Question

In the direction of electric field, the electric potential:
A. Decreases.
B. Increases.
C. Remains unchanged.
D. Becomes zero.

Answer 1

Hint: We will use the idea of the electric field as a gradient of potential to answer this problem. We are going to solve this problem using the relationship $$E=-{\displaystyle \frac{dv}{dr}}$$.

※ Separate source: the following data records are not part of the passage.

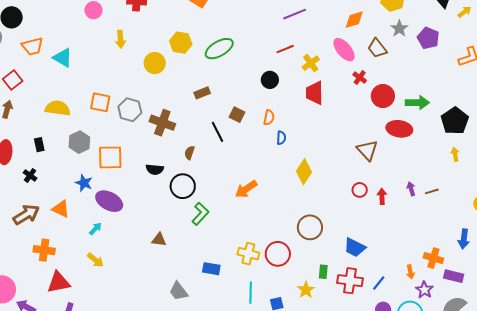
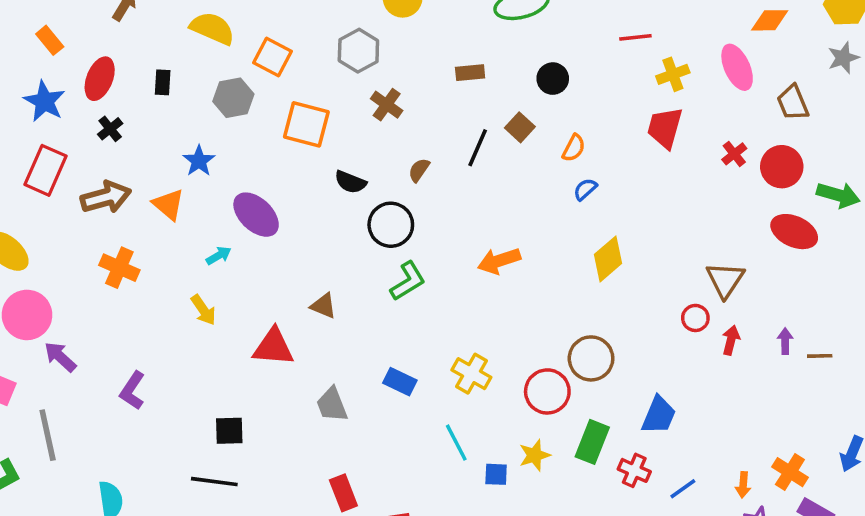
brown trapezoid: (377, 48) -> (793, 103), moved
red cross: (360, 77) -> (734, 154), moved
black circle: (270, 80) -> (553, 79), moved
orange square: (100, 102) -> (272, 57), moved
gray hexagon: (130, 110) -> (358, 51), moved
brown cross: (162, 123) -> (387, 105), size x0.7
black line: (218, 132) -> (478, 148), turned 35
blue semicircle: (281, 138) -> (585, 189), turned -152
brown triangle: (367, 150) -> (725, 280), moved
orange square: (110, 157) -> (306, 124), moved
black cross: (30, 175) -> (110, 129), moved
blue star: (84, 183) -> (199, 161), moved
blue trapezoid: (355, 247) -> (659, 415), turned -110
red circle: (278, 254) -> (547, 391), moved
green rectangle: (323, 272) -> (592, 442), size x1.6
red cross: (350, 281) -> (634, 470), size x0.7
red triangle: (59, 282) -> (273, 347), moved
yellow star: (306, 290) -> (535, 455), moved
cyan line: (251, 293) -> (456, 443), turned -45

Complete step by step answer:

 We know that in an electrical field the electrical potential between two points A and B is defined as the amount of work performed per unit of positive test charge in moving it against the electrostatic force due to the electrical field from point A to point B.
If $dW$ is the work done in moving a small positive test charge $q_0$ from point P to Q, then
$\Rightarrow (V+dV)-V={\displaystyle \frac{dW}{q_0}}$.
$\Rightarrow dV={\displaystyle \frac{dW}{q_0}}$ ………..(i)
And, if $\overrightarrow{E}$ is the electric field at point P due to charge +a place at point O, then the test charge experiences a force equal to ,
$\Rightarrow \overrightarrow{F}=q_0\overrightarrow{E}$.
Therefore, work done to move the test charge through an infinitely small displacement $PQ=dl$is given by
$dW=\overrightarrow{F}.\overrightarrow{dl}$
and we have $\overrightarrow{F}=q_0\overrightarrow{E}$, then
$dW=q_0\overrightarrow{E}.\overrightarrow{dl}=(q_0\overrightarrow{E}).\overrightarrow{dl}\cos {180}^0$ [ ]
$dW=-q_{0}E.dl$ ……..(ii)
As the distance r decreases in the direction of $\overrightarrow{dl}$, the distance dl is taken as dr.
So now, form equation (ii), we get
$$\begin{gathered} dW=-q_{0}E.dr \\ {\displaystyle \frac{dW}{q_0}}=-E.dr \end{gathered}$$
From equation (i), we have $dV={\displaystyle \frac{dW}{q_0}}$, then
$$\begin{gathered} dV=-Edr \\ E=-{\displaystyle \frac{dV}{dr}} \end{gathered}$$.
Therefore the electric field at a point is equal to the negative gradient of the electric potential at that point.
The negative sign indicates that the direction of E is always in the direction of decreased potential.
Hence, we can say that, In the direction of electric field, the electric potential decreases.
Therefore the correct answer is option (A).

Note: In this type of questions, first we have to identify what relationship of the given terms is required to solve the question. Then we will assume some conditions and prove the statement step by step. While solving the question, we have to remember the significance of the signs. After that we will get the required answer.